BEGIN DATA TO PROCESS
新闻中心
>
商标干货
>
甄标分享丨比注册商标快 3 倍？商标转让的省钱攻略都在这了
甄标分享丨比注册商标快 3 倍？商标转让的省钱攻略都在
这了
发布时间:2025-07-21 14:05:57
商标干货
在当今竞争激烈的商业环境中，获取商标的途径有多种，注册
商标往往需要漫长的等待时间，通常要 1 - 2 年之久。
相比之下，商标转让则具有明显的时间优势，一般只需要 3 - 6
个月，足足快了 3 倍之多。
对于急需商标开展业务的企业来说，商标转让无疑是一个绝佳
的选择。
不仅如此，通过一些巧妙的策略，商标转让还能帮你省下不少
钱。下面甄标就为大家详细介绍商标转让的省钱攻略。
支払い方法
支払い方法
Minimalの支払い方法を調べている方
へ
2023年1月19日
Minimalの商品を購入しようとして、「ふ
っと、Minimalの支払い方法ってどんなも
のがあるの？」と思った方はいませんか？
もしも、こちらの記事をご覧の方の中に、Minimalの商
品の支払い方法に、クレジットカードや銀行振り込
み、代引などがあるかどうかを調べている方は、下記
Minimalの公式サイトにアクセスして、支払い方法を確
END DATA TO PROCESS
BEGIN DATA TO PROCESS
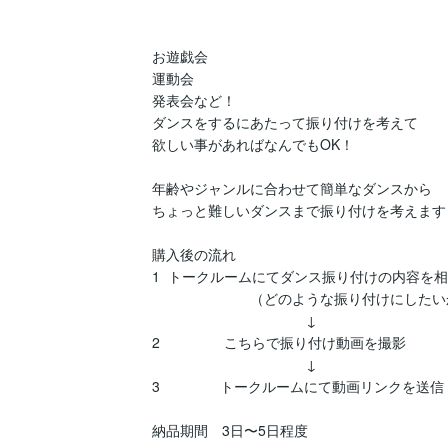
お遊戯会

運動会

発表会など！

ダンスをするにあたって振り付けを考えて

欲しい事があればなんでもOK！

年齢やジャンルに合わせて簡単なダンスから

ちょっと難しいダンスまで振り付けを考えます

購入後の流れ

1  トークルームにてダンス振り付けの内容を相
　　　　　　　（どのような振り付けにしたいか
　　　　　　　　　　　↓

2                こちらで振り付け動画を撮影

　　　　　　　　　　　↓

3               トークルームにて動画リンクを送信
END DATA TO PROCESS
ACTIVITY ▸
Where a line of the records holds the word "甄标分享丨比注册商标快", copy that line.

PROBLEM SOLUTION ▸
甄标分享丨比注册商标快 3 倍？商标转让的省钱攻略都在这了
甄标分享丨比注册商标快 3 倍？商标转让的省钱攻略都在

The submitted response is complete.